__PROBLEM DESCRIPTION__: After locating the line with "Wolfgang Koeppen" in the entries below, set down exactly that line and each one after it to the end, skipping pictures.

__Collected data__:
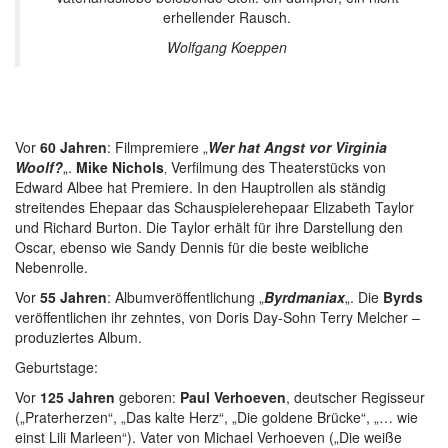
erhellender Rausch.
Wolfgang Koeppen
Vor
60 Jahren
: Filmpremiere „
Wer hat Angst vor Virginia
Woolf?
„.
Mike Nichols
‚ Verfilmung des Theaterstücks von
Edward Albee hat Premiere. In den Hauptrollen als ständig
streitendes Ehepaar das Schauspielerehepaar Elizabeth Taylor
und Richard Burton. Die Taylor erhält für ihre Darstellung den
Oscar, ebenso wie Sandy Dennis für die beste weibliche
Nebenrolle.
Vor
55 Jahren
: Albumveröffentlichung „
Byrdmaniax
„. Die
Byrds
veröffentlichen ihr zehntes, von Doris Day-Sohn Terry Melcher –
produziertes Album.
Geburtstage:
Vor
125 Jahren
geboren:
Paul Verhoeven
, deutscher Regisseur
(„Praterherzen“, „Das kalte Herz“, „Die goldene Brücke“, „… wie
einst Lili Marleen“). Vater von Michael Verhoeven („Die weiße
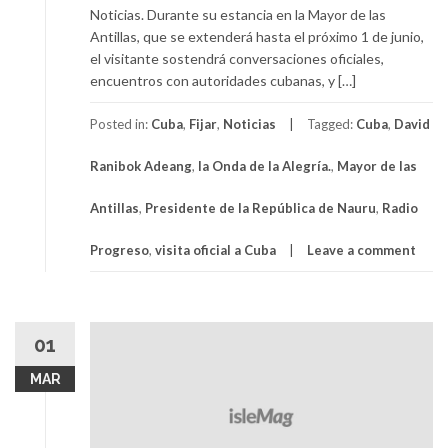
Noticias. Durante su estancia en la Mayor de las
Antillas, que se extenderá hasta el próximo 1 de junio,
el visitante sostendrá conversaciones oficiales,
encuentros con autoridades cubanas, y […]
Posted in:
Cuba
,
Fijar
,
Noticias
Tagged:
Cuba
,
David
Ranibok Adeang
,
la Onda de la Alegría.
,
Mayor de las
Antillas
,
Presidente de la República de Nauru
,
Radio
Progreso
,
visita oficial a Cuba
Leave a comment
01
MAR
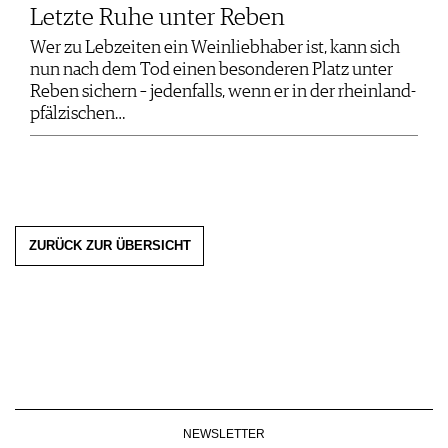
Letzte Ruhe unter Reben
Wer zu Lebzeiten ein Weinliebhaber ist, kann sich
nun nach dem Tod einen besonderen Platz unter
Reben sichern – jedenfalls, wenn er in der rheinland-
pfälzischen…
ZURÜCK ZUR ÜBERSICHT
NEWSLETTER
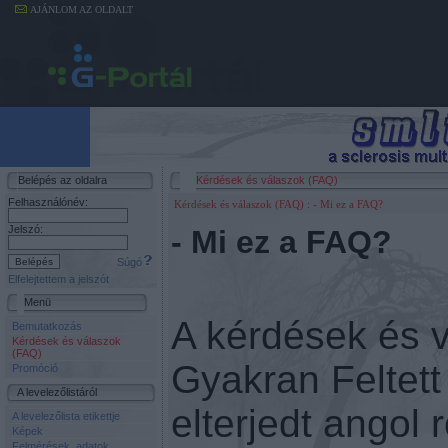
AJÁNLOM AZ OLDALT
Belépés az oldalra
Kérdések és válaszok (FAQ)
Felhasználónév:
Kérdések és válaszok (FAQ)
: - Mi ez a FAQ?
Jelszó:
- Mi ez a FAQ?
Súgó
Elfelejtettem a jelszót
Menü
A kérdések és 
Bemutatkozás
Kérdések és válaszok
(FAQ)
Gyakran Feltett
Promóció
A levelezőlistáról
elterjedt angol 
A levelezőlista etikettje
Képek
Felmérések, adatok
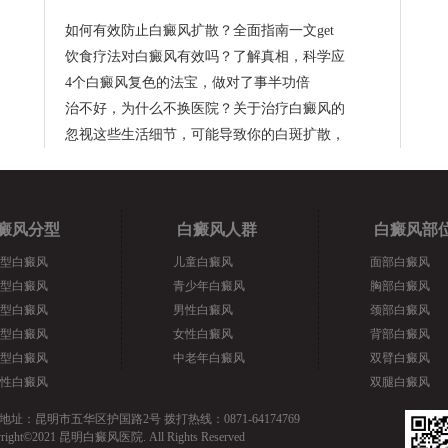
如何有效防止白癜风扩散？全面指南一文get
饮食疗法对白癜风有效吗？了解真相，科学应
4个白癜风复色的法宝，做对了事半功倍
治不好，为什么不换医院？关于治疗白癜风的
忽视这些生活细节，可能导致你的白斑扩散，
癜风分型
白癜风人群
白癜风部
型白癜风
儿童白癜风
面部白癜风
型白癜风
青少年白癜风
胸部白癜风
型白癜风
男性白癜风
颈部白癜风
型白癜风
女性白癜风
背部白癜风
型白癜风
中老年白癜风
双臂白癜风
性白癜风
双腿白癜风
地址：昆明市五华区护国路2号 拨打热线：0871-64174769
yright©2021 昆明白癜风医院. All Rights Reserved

__SOLUTION TO THIS TASK__:
Wolfgang Koeppen
Vor
60 Jahren
: Filmpremiere „
Wer hat Angst vor Virginia
Woolf?
„.
Mike Nichols
‚ Verfilmung des Theaterstücks von
Edward Albee hat Premiere. In den Hauptrollen als ständig
streitendes Ehepaar das Schauspielerehepaar Elizabeth Taylor
und Richard Burton. Die Taylor erhält für ihre Darstellung den
Oscar, ebenso wie Sandy Dennis für die beste weibliche
Nebenrolle.
Vor
55 Jahren
: Albumveröffentlichung „
Byrdmaniax
„. Die
Byrds
veröffentlichen ihr zehntes, von Doris Day-Sohn Terry Melcher –
produziertes Album.
Geburtstage:
Vor
125 Jahren
geboren:
Paul Verhoeven
, deutscher Regisseur
(„Praterherzen“, „Das kalte Herz“, „Die goldene Brücke“, „… wie
einst Lili Marleen“). Vater von Michael Verhoeven („Die weiße
Noticias. Durante su estancia en la Mayor de las
Antillas, que se extenderá hasta el próximo 1 de junio,
el visitante sostendrá conversaciones oficiales,
encuentros con autoridades cubanas, y […]
Posted in:
Cuba
,
Fijar
,
Noticias
Tagged:
Cuba
,
David
Ranibok Adeang
,
la Onda de la Alegría.
,
Mayor de las
Antillas
,
Presidente de la República de Nauru
,
Radio
Progreso
,
visita oficial a Cuba
Leave a comment
01
MAR
Letzte Ruhe unter Reben
Wer zu Lebzeiten ein Weinliebhaber ist, kann sich
nun nach dem Tod einen besonderen Platz unter
Reben sichern – jedenfalls, wenn er in der rheinland-
pfälzischen…
ZURÜCK ZUR ÜBERSICHT
NEWSLETTER
AJÁNLOM AZ OLDALT
Belépés az oldalra
Kérdések és válaszok (FAQ)
Felhasználónév:
Kérdések és válaszok (FAQ)
: - Mi ez a FAQ?
Jelszó:
- Mi ez a FAQ?
Súgó
Elfelejtettem a jelszót
Menü
A kérdések és 
Bemutatkozás
Kérdések és válaszok
(FAQ)
Gyakran Feltett
Promóció
A levelezőlistáról
elterjedt angol 
A levelezőlista etikettje
Képek
Felmérések, adatok
如何有效防止白癜风扩散？全面指南一文get
饮食疗法对白癜风有效吗？了解真相，科学应
4个白癜风复色的法宝，做对了事半功倍
治不好，为什么不换医院？关于治疗白癜风的
忽视这些生活细节，可能导致你的白斑扩散，
癜风分型
白癜风人群
白癜风部
型白癜风
儿童白癜风
面部白癜风
型白癜风
青少年白癜风
胸部白癜风
型白癜风
男性白癜风
颈部白癜风
型白癜风
女性白癜风
背部白癜风
型白癜风
中老年白癜风
双臂白癜风
性白癜风
双腿白癜风
地址：昆明市五华区护国路2号 拨打热线：0871-64174769
yright©2021 昆明白癜风医院. All Rights Reserved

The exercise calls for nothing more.